The fact that we do not know for sure who is knocking at the door gives the story more of a feeling of realism than if we found out it was the dead and horribly disfigured son returning home. The entire story remains realistic, although it is based on old tales of people granted three wishes by someone with magical powers. The monkey's paw may be nothing but an old curio with a legend attached to it. The son's death might have no connection with the wish for money. The person knocking at the door might be anybody. The intrusion of a supernatural event at the very end could spoil the overall effect of this story.
Like my colleagues, it is the not knowing which makes the ending so effective. Edgar Allan Poe was the master of this horror technique, and it still works today. Let's say the author describes what he thinks is the most horrific thing anyone can imagine; if a reader is not horrified, the effect is lost and the story fails. If, however, he leaves the horror to his readers' imaginations, the story will always be successful.
I agree that the ending of "The Monkey's Paw" does capture the reader's attention. It as if the reader is holding his or her breath, wishing that Mr. White would hurry and find that paw. The reader is left with the image of a horrible scene outside that door. A first reading definitely intrigues the reader, causing an anguish for the reader. If Herbert gets in the house, the mother will wish he hadn't. I think that the part I find most interesting is the fact that Mr. White made the second wish to please his wife. Of course, he had not really had time to think it through. The two miles that it took for Herbert to walk home gave him time to think about how gruesome his son would be on the other side of that door.
I think the ending of "The Monkey's Paw" is absolutely ingenious.
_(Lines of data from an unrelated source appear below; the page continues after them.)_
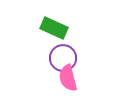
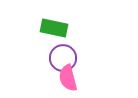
green rectangle: rotated 12 degrees counterclockwise
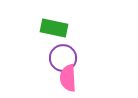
pink semicircle: rotated 12 degrees clockwise
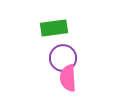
green rectangle: rotated 20 degrees counterclockwise
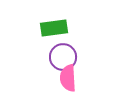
purple circle: moved 1 px up
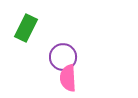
green rectangle: moved 28 px left; rotated 56 degrees counterclockwise
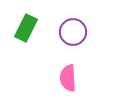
purple circle: moved 10 px right, 25 px up
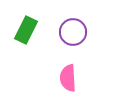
green rectangle: moved 2 px down
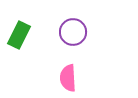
green rectangle: moved 7 px left, 5 px down
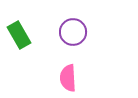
green rectangle: rotated 56 degrees counterclockwise
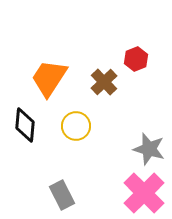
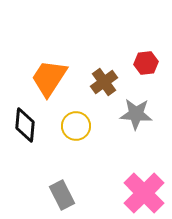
red hexagon: moved 10 px right, 4 px down; rotated 15 degrees clockwise
brown cross: rotated 8 degrees clockwise
gray star: moved 13 px left, 35 px up; rotated 12 degrees counterclockwise
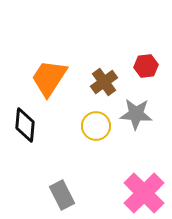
red hexagon: moved 3 px down
yellow circle: moved 20 px right
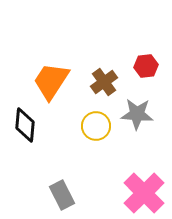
orange trapezoid: moved 2 px right, 3 px down
gray star: moved 1 px right
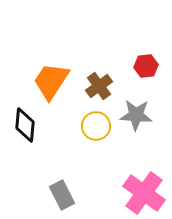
brown cross: moved 5 px left, 4 px down
gray star: moved 1 px left, 1 px down
pink cross: rotated 9 degrees counterclockwise
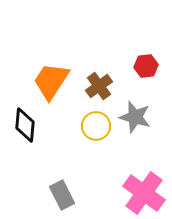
gray star: moved 1 px left, 2 px down; rotated 12 degrees clockwise
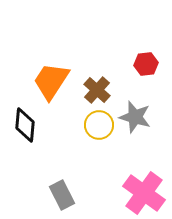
red hexagon: moved 2 px up
brown cross: moved 2 px left, 4 px down; rotated 12 degrees counterclockwise
yellow circle: moved 3 px right, 1 px up
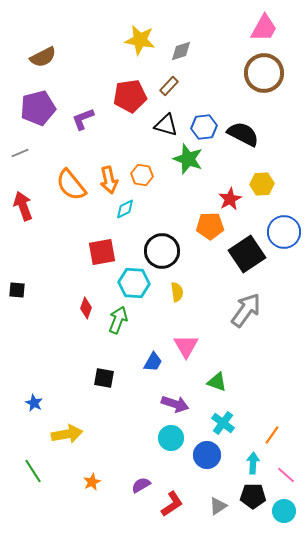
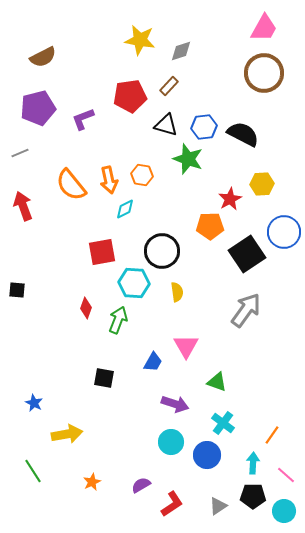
cyan circle at (171, 438): moved 4 px down
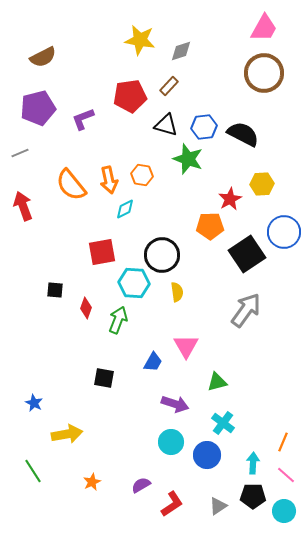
black circle at (162, 251): moved 4 px down
black square at (17, 290): moved 38 px right
green triangle at (217, 382): rotated 35 degrees counterclockwise
orange line at (272, 435): moved 11 px right, 7 px down; rotated 12 degrees counterclockwise
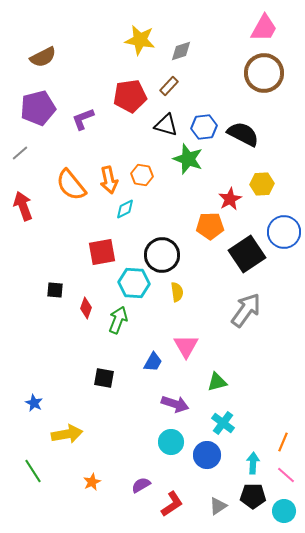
gray line at (20, 153): rotated 18 degrees counterclockwise
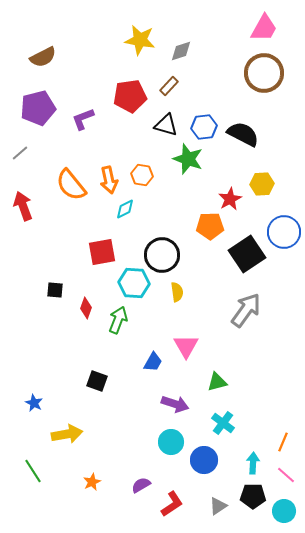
black square at (104, 378): moved 7 px left, 3 px down; rotated 10 degrees clockwise
blue circle at (207, 455): moved 3 px left, 5 px down
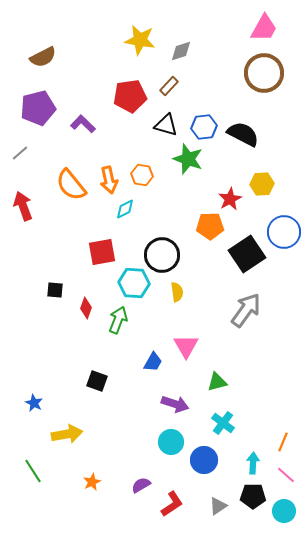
purple L-shape at (83, 119): moved 5 px down; rotated 65 degrees clockwise
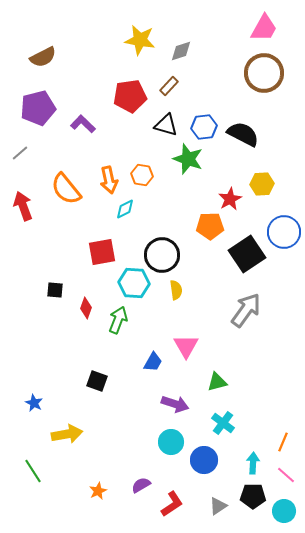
orange semicircle at (71, 185): moved 5 px left, 4 px down
yellow semicircle at (177, 292): moved 1 px left, 2 px up
orange star at (92, 482): moved 6 px right, 9 px down
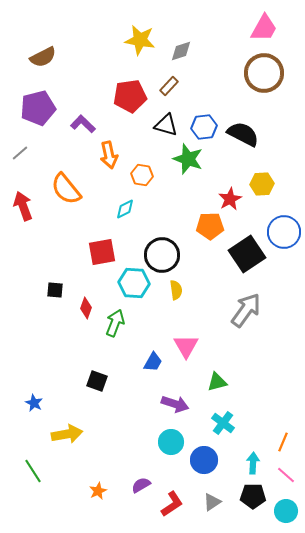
orange arrow at (109, 180): moved 25 px up
green arrow at (118, 320): moved 3 px left, 3 px down
gray triangle at (218, 506): moved 6 px left, 4 px up
cyan circle at (284, 511): moved 2 px right
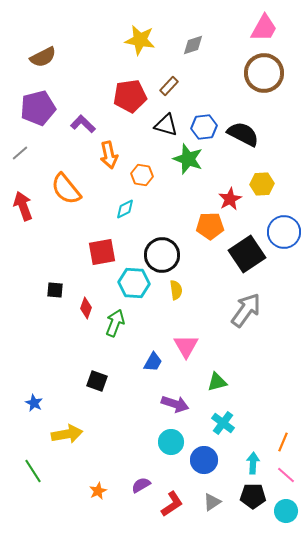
gray diamond at (181, 51): moved 12 px right, 6 px up
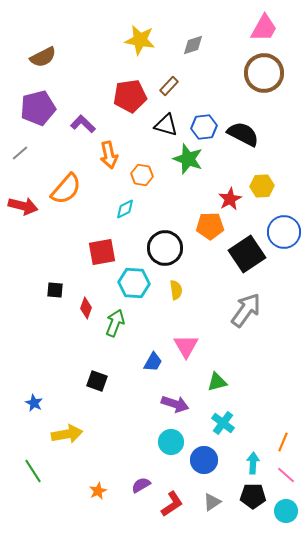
yellow hexagon at (262, 184): moved 2 px down
orange semicircle at (66, 189): rotated 100 degrees counterclockwise
red arrow at (23, 206): rotated 124 degrees clockwise
black circle at (162, 255): moved 3 px right, 7 px up
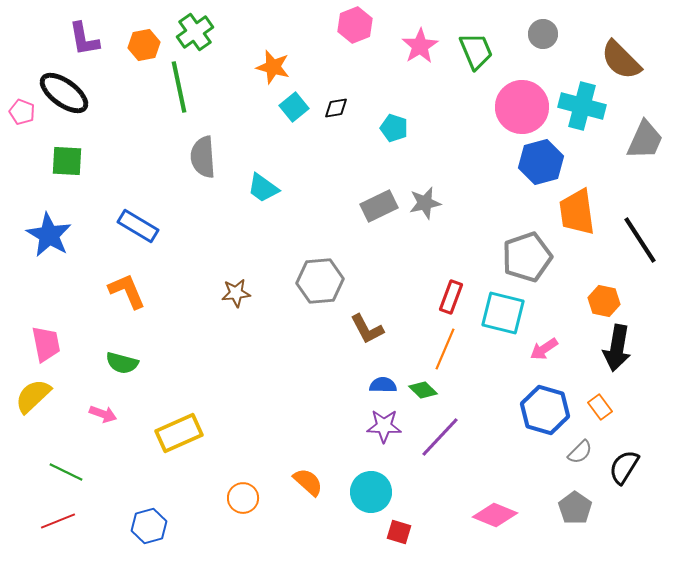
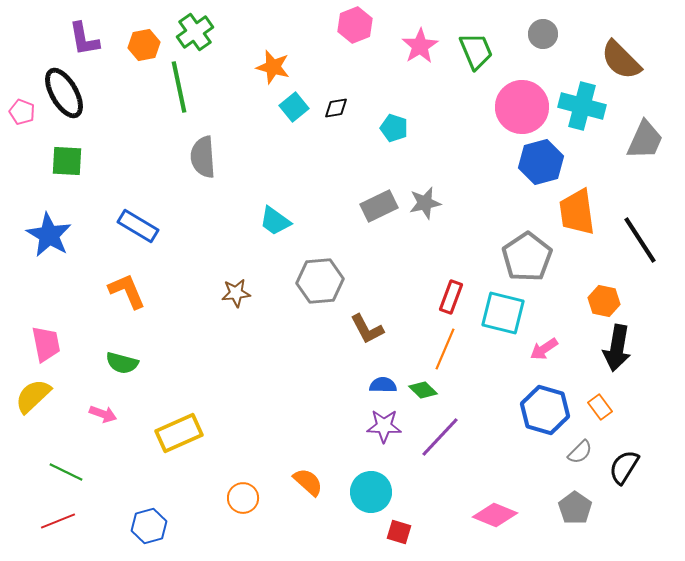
black ellipse at (64, 93): rotated 24 degrees clockwise
cyan trapezoid at (263, 188): moved 12 px right, 33 px down
gray pentagon at (527, 257): rotated 15 degrees counterclockwise
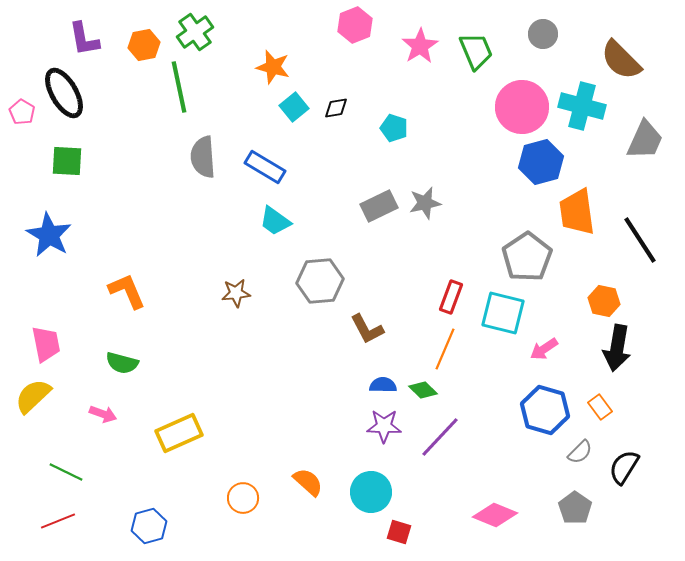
pink pentagon at (22, 112): rotated 10 degrees clockwise
blue rectangle at (138, 226): moved 127 px right, 59 px up
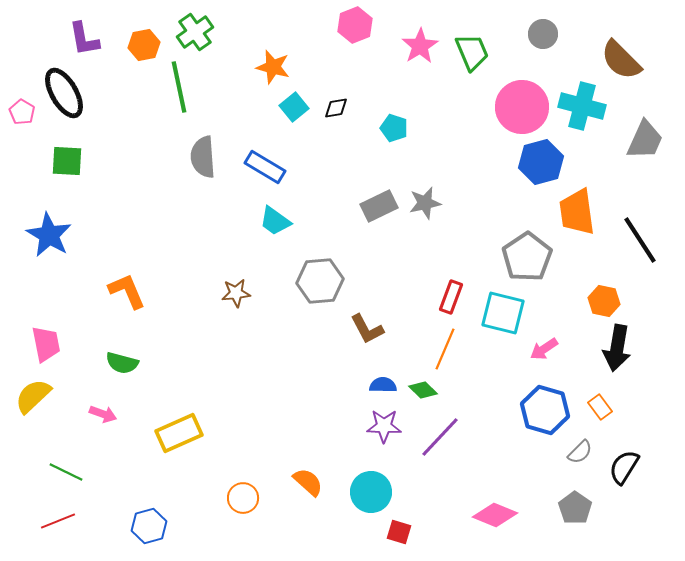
green trapezoid at (476, 51): moved 4 px left, 1 px down
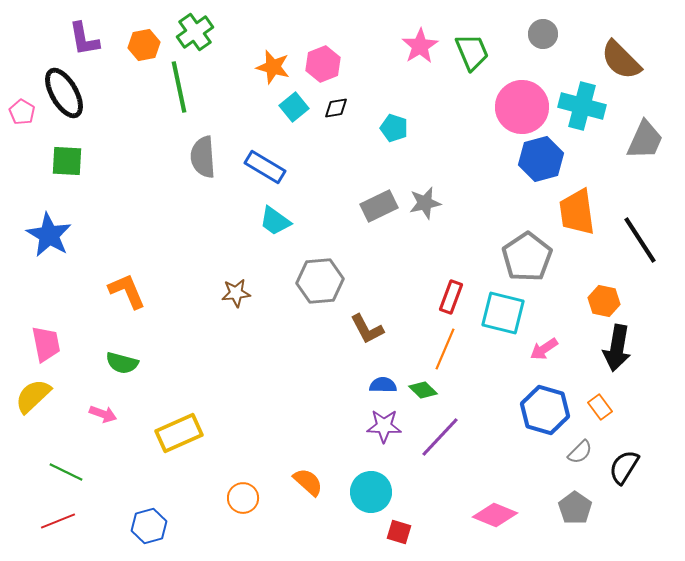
pink hexagon at (355, 25): moved 32 px left, 39 px down
blue hexagon at (541, 162): moved 3 px up
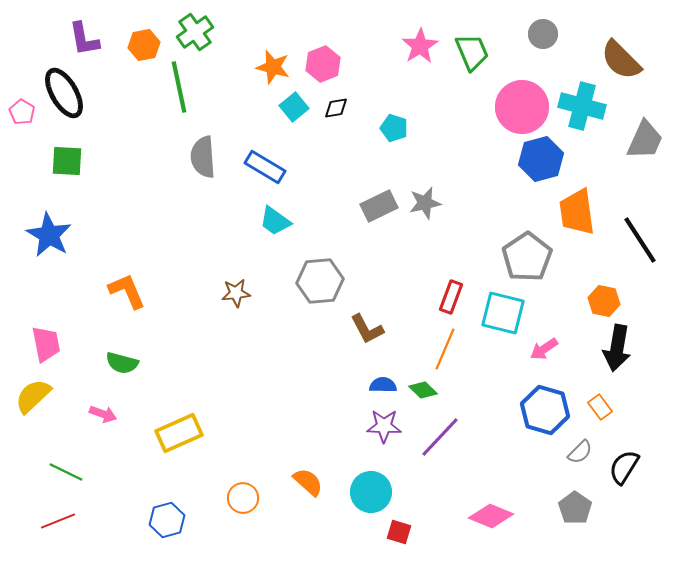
pink diamond at (495, 515): moved 4 px left, 1 px down
blue hexagon at (149, 526): moved 18 px right, 6 px up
I think, as I always do about horror stories or films, that it's better NOT to know or see what is truly scary because our imaginations can ALWAYS do a better job of frightening us than any movie director or author can. The best example (and one that seems really dumb, actually, when taken out of context) is the darn fire hose/extinguisher in King's novel The Shining. It was months until I could walk by one of those in a hotel without being a bit wary. (Ridiculous! Ha!) It is the short story "The Monkey's Paw" that provides yet another perfect example. The reader imagines the absolute worst case scenario of Herbert knocking on that door, ... possibly one of the undead, ... possibly a mummy, ... possibly a rotting corpse, ... but most definitely the absolute scariest, and yet specific image to that person, that could possibly be imagined! Great job, Jacobs, ... great job!
I agree with other editors by focusing at the way that horror fiction that does not reveal but leaves it to our imagination is much more terrifying than horror fiction that reveals. Our mind is much more able to paint a picture of terror and horror than any words can, and thus by leaving a door separating the dead son and his mother, we are left to imagine what was behind that door, and are as thankful as the father that he manages to make his third wish just in time.
The third wish of the ending follows the pattern of the characters' actions in The Monkey's Paw. For, each time that the Whites have made a wish upon the monkey's paw, they have failed to be specific and to think through the ramifications and consequences of their desires. When Mr. White wishes for the three hundred pounds, for instance, he does not stipulate how this money is to be procured, and, of course, this omission is what causes the tragedy. Again, when Mrs. White wants her boy back, she forgets to add that he be as he was before the accident.
I think it is much better that the author did not reveal who the knock on the door came from at the end of the story. Today's fright/shock movie directors probably could not resist the urge to present a gruesome, mangled Herbert waiting at the door, but the author's decision to allow the reader's imagination to rule adds a bit of mystery to the ending as well.
It makes me wonder to some extent how much of the ending is simply in the minds of the Whites. Did their son really come back from the dead? Is it really he who is banging on the door? Or is it just a coincidence that there is someone banging on the door who then stops. I am not completely sure as to whether Herbert is really raised from the dead or not.
I think a more tragic, but perhaps less suspenseful, ending would be for Mrs. White to have opened the door before Mr. White made his last wish, have Herbert be returned just fine rather than mangled, only to die in front of her as Mr. White makes the wish.